Anybody got any brilliant tips for breaking the cycle of suck? Maybe I could get "It's not your fault" tattooed in reverse writing on my forehead so every time I look in a mirror I'm reminded.

Then again, I usually realize about halfway through my work day that I haven't bothered to look in a mirror yet to make sure I look normal. That whole "crazy" thing.


  1. The never looking in a mirror plus out of control curly hair used to get me. I couldn't figure out why my psychologist filled out a form 5 years or so ago saying my appearance wasn't completely professional; I wore scrubs, wasn't like we were dressy. But I'm sure that's why.

    The answer to what made me see this as just as limiting as anything else has been, strangely, the paperwork for disability. Even though it is the same kind of assessment I spent career doing, it wasn't until I was asked if I could do this or that and why not and found that I couldn't do most of it and that I could explain why. Suddenly it felt a lot more real, like I truly was just as disabled as someone with a visible disability. I've read that social secrurity actually gets calls from people saying "my neighbor is on disability but they take out the trash, mow the lawn, and drive. They're cheating the system", when of course none of that matters. Personally I am not doing so well with taking out trash OR mowing but sometime soon we'll try them again.

  2. Reading this does a number of things:

    1.) It makes me realize how much "easier" I have it compared to bi-polar "1-ers" compared to myself. I have bi-polar 2.
    2.) It also makes me remember how much we suffer, regardless of levels. You describe it so fucking well.
    3.) Makes me want to recommend the book "Brainlock" to you. It's supposed to be for obsessive compulsive disorder, but you can use it for other things, like reprogramming yourself to not respond to your situation as though it's your fault. Cause you're fucking right. It isn't your fault, & that right there is just as debilitating as bi-polar itself. Walking around feeling as though you did something wrong to feel the way you are feeling is gonna make you question every little thing you do so that you are walking on eggshells for everything, & FUCK ALL OF THAT, right?

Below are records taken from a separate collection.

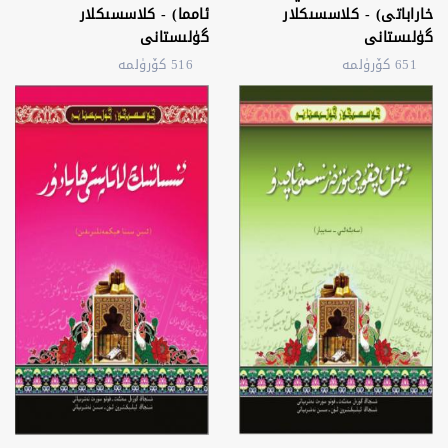
خاراباتى) - كلاسسىكلار
ئامما) - كلاسسىكلار
گۈلىستانى
گۈلىستانى
651 كۆرۈلمە
516 كۆرۈلمە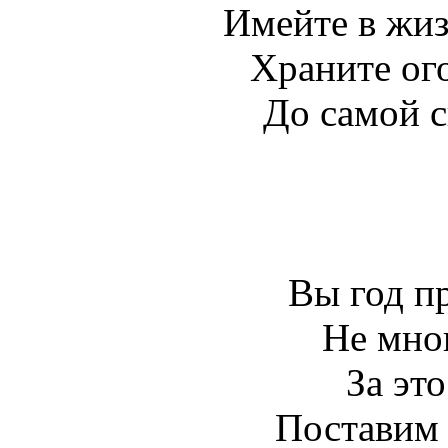
Имейте в жиз
Храните ог
До самой с
Вы год п
Не мног
За эт
Поставим 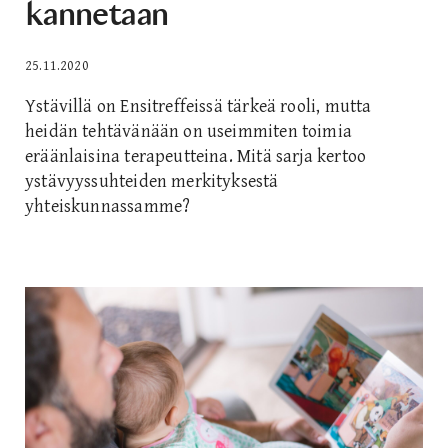
kannetaan
25.11.2020
Ystävillä on Ensitreffeissä tärkeä rooli, mutta
heidän tehtävänään on useimmiten toimia
eräänlaisina terapeutteina. Mitä sarja kertoo
ystävyyssuhteiden merkityksestä
yhteiskunnassamme?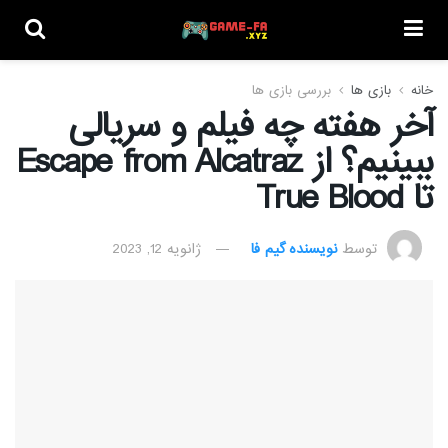
خانه
بازی ها
بررسی بازی ها
آخر هفته چه فیلم و سریالی
ببینیم؟ از Escape from Alcatraz
تا True Blood
توسط
نویسنده گیم فا
ژانویه 12, 2023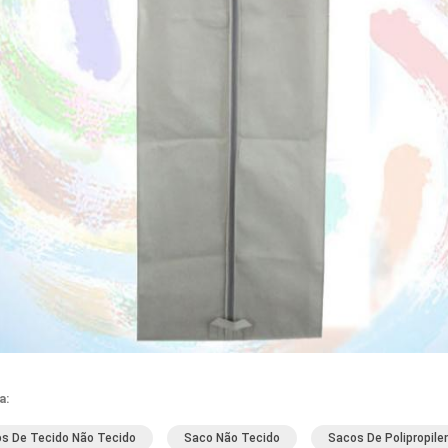
a:
s De Tecido Não Tecido
Saco Não Tecido
Sacos De Polipropile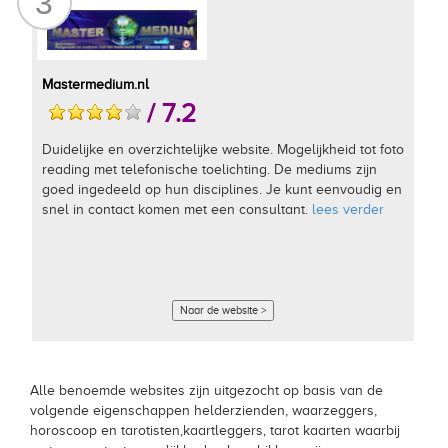
3
Mastermedium.nl
/ 7.2
Duidelijke en overzichtelijke website. Mogelijkheid tot foto
reading met telefonische toelichting. De mediums zijn
goed ingedeeld op hun disciplines. Je kunt eenvoudig en
snel in contact komen met een consultant.
lees verder
Naar de website >
Alle benoemde websites zijn uitgezocht op basis van de
volgende eigenschappen helderzienden, waarzeggers,
horoscoop en tarotisten,kaartleggers, tarot kaarten waarbij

    Also, Just Me. Yeahhhhh. What Just Me said. Especially about people that don't know any better about disabilities in general. Cheating the system my ass.

  3. Thanks guys. You both just did a lot to help me feel like those thoughts that I deserve some kind of credit for this bullshit are in fact valid. Jen, it's interesting what you say about the paperwork--it's like that time I sat on my psych's couch while he sat there on the phone with the inso co and spieled off all this shit about why they should pay for my Abilify. You don't realize what a morass your head's in until you have to define it for someone else. That, really, is our bipolar mirror.

    I'll check out "Brainlock"--I'll take any help I can get, ha ha. And yes; FUCK ALL OF THAT!! I'm glad you put "easier" in quotes, because people with II can suffer just as much as people with I. I think it depends a lot on how you're raised and how early in your life the problem was recognized, and the ways you intitally tried to deal with it. If those ways are not healthy, well, it can leave you pretty fucked.

  4. There are always people who can't see past their own noses. They've never walked in someone else's shoes, and they wouldn't if you payed them. They'll never understand. Don't let the turkeys get you down. They're the same people who think all those folks who live on the streets are just lazy.